* _ASSIGNED TASK_: Leaving all pictures aside, write out the records below precisely as given.

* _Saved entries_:
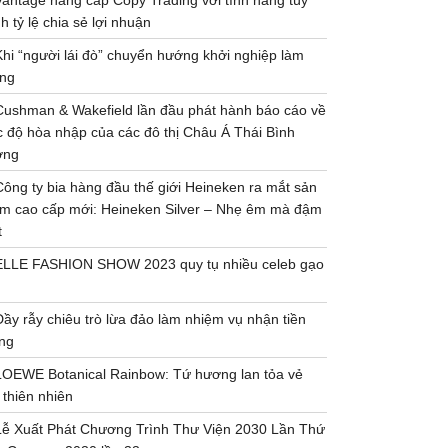
Vantage nâng cấp Copy Trading với tính năng tùy
h tỷ lệ chia sẻ lợi nhuận
Khi “người lái đò” chuyển hướng khởi nghiệp làm
ng
Cushman & Wakefield lần đầu phát hành báo cáo về
 độ hòa nhập của các đô thị Châu Á Thái Bình
ơng
Công ty bia hàng đầu thế giới Heineken ra mắt sản
m cao cấp mới: Heineken Silver – Nhẹ êm mà đậm
t
ELLE FASHION SHOW 2023 quy tụ nhiều celeb gạo
Đầy rẫy chiêu trò lừa đảo làm nhiệm vụ nhận tiền
ng
LOEWE Botanical Rainbow: Tứ hương lan tỏa vẻ
 thiên nhiên
Lễ Xuất Phát Chương Trình Thư Viện 2030 Lần Thứ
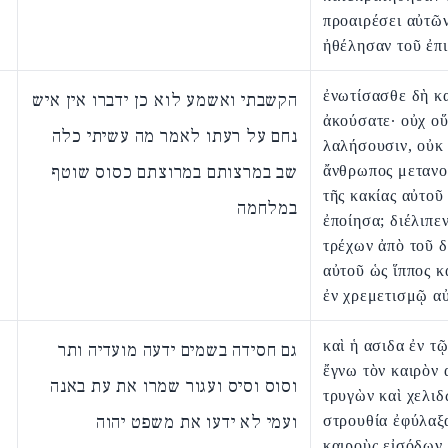
προαιρέσει αὐτῶν
ἠθέλησαν τοῦ ἐπι
ἐνωτίσασθε δὴ κ
הקשבתי ואשמע לוא כן ידברו אין איש
ἀκούσατε· οὐχ ο
נחם על רעתו לאמר מה עשיתי כלה
λαλήσουσιν, οὐκ 
שב במרצותם במרוצתם כסוס שוטף
ἄνθρωπος μεταν
τῆς κακίας αὐτοῦ
במלחמה
ἐποίησα; διέλιπε
τρέχων ἀπὸ τοῦ 
αὐτοῦ ὡς ἵππος κ
ἐν χρεμετισμῷ α
καὶ ἡ ασιδα ἐν τ
גם חסידה בשמים ידעה מועדיה ותר
ἔγνω τὸν καιρὸν 
וסוס וסיס ועגור שמרו את עת באנה
τρυγὼν καὶ χελιδ
ועמי לא ידעו את משפט יהוה
στρουθία ἐφύλαξ
καιροὺς εἰσόδων 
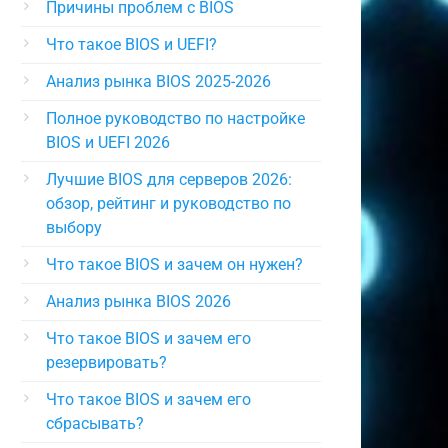
Причины проблем с BIOS
Что такое BIOS и UEFI?
Анализ рынка BIOS 2025-2026
Полное руководство по настройке
BIOS и UEFI 2026
Лучшие BIOS для серверов 2026:
обзор, рейтинг и руководство по
выбору
Что такое BIOS и зачем он нужен?
Анализ рынка BIOS 2026
Что такое BIOS и зачем его
резервировать?
Что такое BIOS и зачем его
сбрасывать?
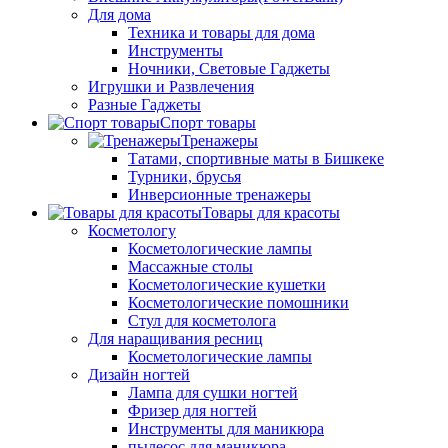
Для дома
Техника и товары для дома
Инструменты
Ночники, Световые Гаджеты
Игрушки и Развлечения
Разные Гаджеты
Спорт товары
Тренажеры
Татами, спортивные маты в Бишкеке
Турники, брусья
Инверсионные тренажеры
Товары для красоты
Косметологу
Косметологические лампы
Массажные столы
Косметологические кушетки
Косметологические помошники
Стул для косметолога
Для наращивания ресниц
Косметологические лампы
Дизайн ногтей
Лампа для сушки ногтей
Фризер для ногтей
Инструменты для маникюра
пылесос для маникюра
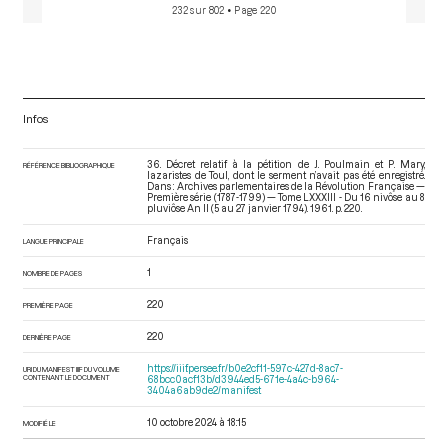
232 sur 802
• Page 220
Infos
36. Décret relatif à la pétition de J. Poulmain et P. Mary,
RÉFÉRENCE BIBLIOGRAPHIQUE
lazaristes de Toul, dont le serment n’avait pas été enregistré.
Dans : Archives parlementaires de la Révolution Française —
Première série (1787-1799) — Tome LXXXIII - Du 16 nivôse au 8
pluviôse An II (5 au 27 janvier 1794)
. 1961. p. 220.
Français
LANGUE PRINCIPALE
1
NOMBRE DE PAGES
220
PREMIÈRE PAGE
220
DERNIÈRE PAGE
https://iiif.persee.fr/b0e2cf11-597c-427d-8ac7-
URI DU MANIFEST IIIF DU VOLUME
CONTENANT LE DOCUMENT
68bcc0acf13b/d3944ed5-671e-4a4c-b964-
3404a6ab9de2/manifest
10 octobre 2024 à 18:15
MODIFIÉ LE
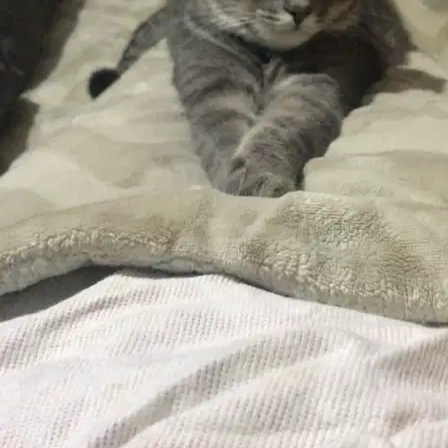
7.
Krizia
5,0
·
11 recensioni
Roma, 00177
a 4,6 km di distanza
+39 388 4
*
Mostra num…
30 €
da
Prima esperienza per jack. Krizia è stata disponibile e comprensiva
anche per qualche marachella fatta dal cucciolo. Ci siamo trovati
molto bene e non credo nemmeno si possa trovare in giro in queste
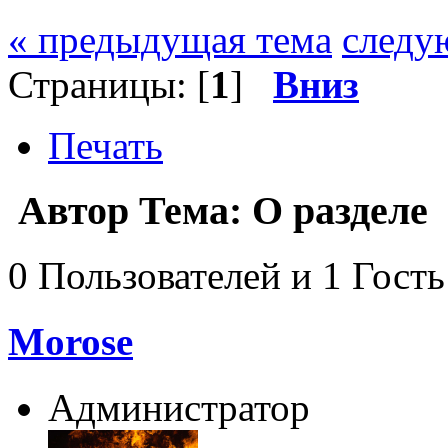
« предыдущая тема
следу
Страницы: [
1
]
Вниз
Печать
Автор
Тема: О разделе 
0 Пользователей и 1 Гость
Morose
Администратор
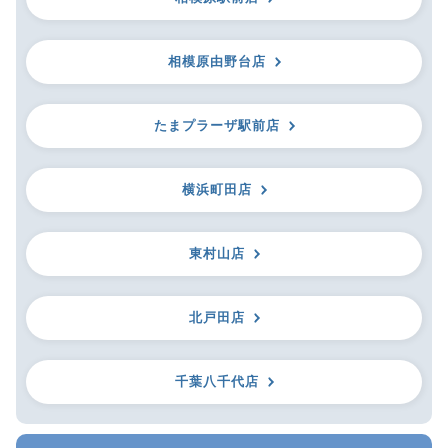
相模原由野台店
たまプラーザ駅前店
横浜町田店
東村山店
北戸田店
千葉八千代店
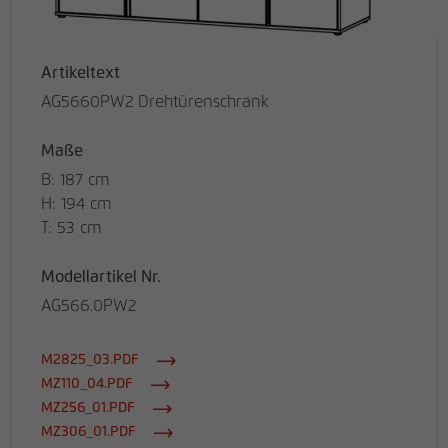
Artikeltext
AG5660PW2 Drehtürenschrank
Maße
B: 187 cm
H: 194 cm
T: 53 cm
Modellartikel Nr.
AG566.0PW2
M2825_03.PDF
MZ110_04.PDF
MZ256_01.PDF
MZ306_01.PDF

* _EXERCISE RESPONSE_:
Vantage nâng cấp Copy Trading với tính năng tùy
h tỷ lệ chia sẻ lợi nhuận
Khi “người lái đò” chuyển hướng khởi nghiệp làm
ng
Cushman & Wakefield lần đầu phát hành báo cáo về
 độ hòa nhập của các đô thị Châu Á Thái Bình
ơng
Công ty bia hàng đầu thế giới Heineken ra mắt sản
m cao cấp mới: Heineken Silver – Nhẹ êm mà đậm
t
ELLE FASHION SHOW 2023 quy tụ nhiều celeb gạo
Đầy rẫy chiêu trò lừa đảo làm nhiệm vụ nhận tiền
ng
LOEWE Botanical Rainbow: Tứ hương lan tỏa vẻ
 thiên nhiên
Lễ Xuất Phát Chương Trình Thư Viện 2030 Lần Thứ
προαιρέσει αὐτῶν
ἠθέλησαν τοῦ ἐπι
ἐνωτίσασθε δὴ κ
הקשבתי ואשמע לוא כן ידברו אין איש
ἀκούσατε· οὐχ ο
נחם על רעתו לאמר מה עשיתי כלה
λαλήσουσιν, οὐκ 
שב במרצותם במרוצתם כסוס שוטף
ἄνθρωπος μεταν
τῆς κακίας αὐτοῦ
במלחמה
ἐποίησα; διέλιπε
τρέχων ἀπὸ τοῦ 
αὐτοῦ ὡς ἵππος κ
ἐν χρεμετισμῷ α
καὶ ἡ ασιδα ἐν τ
גם חסידה בשמים ידעה מועדיה ותר
ἔγνω τὸν καιρὸν 
וסוס וסיס ועגור שמרו את עת באנה
τρυγὼν καὶ χελιδ
ועמי לא ידעו את משפט יהוה
στρουθία ἐφύλαξ
καιροὺς εἰσόδων 
Причины проблем с BIOS
Что такое BIOS и UEFI?
Анализ рынка BIOS 2025-2026
Полное руководство по настройке
BIOS и UEFI 2026
Лучшие BIOS для серверов 2026:
обзор, рейтинг и руководство по
выбору
Что такое BIOS и зачем он нужен?
Анализ рынка BIOS 2026
Что такое BIOS и зачем его
резервировать?
Что такое BIOS и зачем его
сбрасывать?
Для дома
Техника и товары для дома
Инструменты
Ночники, Световые Гаджеты
Игрушки и Развлечения
Разные Гаджеты
Спорт товары
Тренажеры
Татами, спортивные маты в Бишкеке
Турники, брусья
Инверсионные тренажеры
Товары для красоты
Косметологу
Косметологические лампы
Массажные столы
Косметологические кушетки
Косметологические помошники
Стул для косметолога
Для наращивания ресниц
Косметологические лампы
Дизайн ногтей
Лампа для сушки ногтей
Фризер для ногтей
Инструменты для маникюра
пылесос для маникюра
232 sur 802
• Page 220
Infos
36. Décret relatif à la pétition de J. Poulmain et P. Mary,
RÉFÉRENCE BIBLIOGRAPHIQUE
lazaristes de Toul, dont le serment n’avait pas été enregistré.
Dans : Archives parlementaires de la Révolution Française —
Première série (1787-1799) — Tome LXXXIII - Du 16 nivôse au 8
pluviôse An II (5 au 27 janvier 1794)
. 1961. p. 220.
Français
LANGUE PRINCIPALE
1
NOMBRE DE PAGES
220
PREMIÈRE PAGE
220
DERNIÈRE PAGE
https://iiif.persee.fr/b0e2cf11-597c-427d-8ac7-
URI DU MANIFEST IIIF DU VOLUME
CONTENANT LE DOCUMENT
68bcc0acf13b/d3944ed5-671e-4a4c-b964-
3404a6ab9de2/manifest
10 octobre 2024 à 18:15
MODIFIÉ LE
7.
Krizia
5,0
·
11 recensioni
Roma, 00177
a 4,6 km di distanza
+39 388 4
*
Mostra num…
30 €
da
Prima esperienza per jack. Krizia è stata disponibile e comprensiva
anche per qualche marachella fatta dal cucciolo. Ci siamo trovati
molto bene e non credo nemmeno si possa trovare in giro in queste
« предыдущая тема
следу
Страницы: [
1
]
Вниз
Печать
Автор
Тема: О разделе 
0 Пользователей и 1 Гость
Morose
Администратор
相模原由野台店
たまプラーザ駅前店
横浜町田店
東村山店
北戸田店
千葉八千代店
Artikeltext
AG5660PW2 Drehtürenschrank
Maße
B: 187 cm
H: 194 cm
T: 53 cm
Modellartikel Nr.
AG566.0PW2
M2825_03.PDF
MZ110_04.PDF
MZ256_01.PDF
MZ306_01.PDF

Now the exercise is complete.